SC: I have obviously a great interest, as do lots of other people in the media business broadly, in where computers evolve to and where newspapers themselves are evolving. At this point there are considerable interesting elements of computers.

We started at the L.A. Times our own online version called Times Link which is on Prodigy in which you can call up many stories from that day, you can call up stories from the past so that you can go considerably deeper on subjects. There is other material, which we have that applies to your local community, which allows us to run things like school lunch menus for your community that day which we wouldn't have the newsprint space to run in the regular paper.

So there is no doubt that there is a very rich world there in cyberspace, and we've gotten over 16,000 subscribers in just a very few months. We're pleased with that progress.

On the other hand, I think it will be a considerable amount of time, a number of years, until computers as they evolve become quite the major medium of choice compared to newspapers, in my view. And I think the page is strong and is hardier than is sometimes through to be in this time of media mergers and technological changes that we're all interested in and all keeping track of.

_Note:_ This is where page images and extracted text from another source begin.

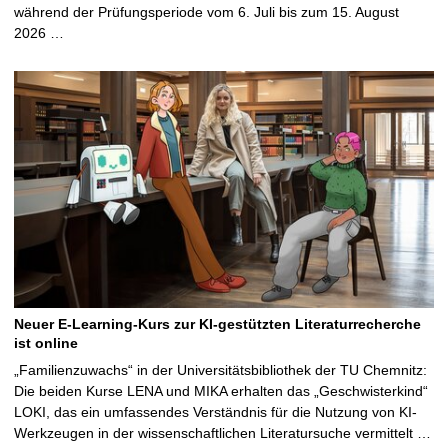
während der Prüfungsperiode vom 6. Juli bis zum 15. August
2026 …
Neuer E-Learning-Kurs zur KI-gestützten Literaturrecherche
ist online
„Familienzuwachs“ in der Universitätsbibliothek der TU Chemnitz:
Die beiden Kurse LENA und MIKA erhalten das „Geschwisterkind“
LOKI, das ein umfassendes Verständnis für die Nutzung von KI-
Werkzeugen in der wissenschaftlichen Literatursuche vermittelt …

But a couple of things convinced me along those lines. One is that newspapers themselves are very cheap in terms of the amount of information that you get. They're also divisible, they're portable, they allow random access: as the computer people say, you can go straight to the sports page if you want to, you can start with the entertainment section or the front page. They are very adjustable and they have a great deal of information.

MJ: Well, Mr. Coffey, thank you for joining us.

SC: Thanks you.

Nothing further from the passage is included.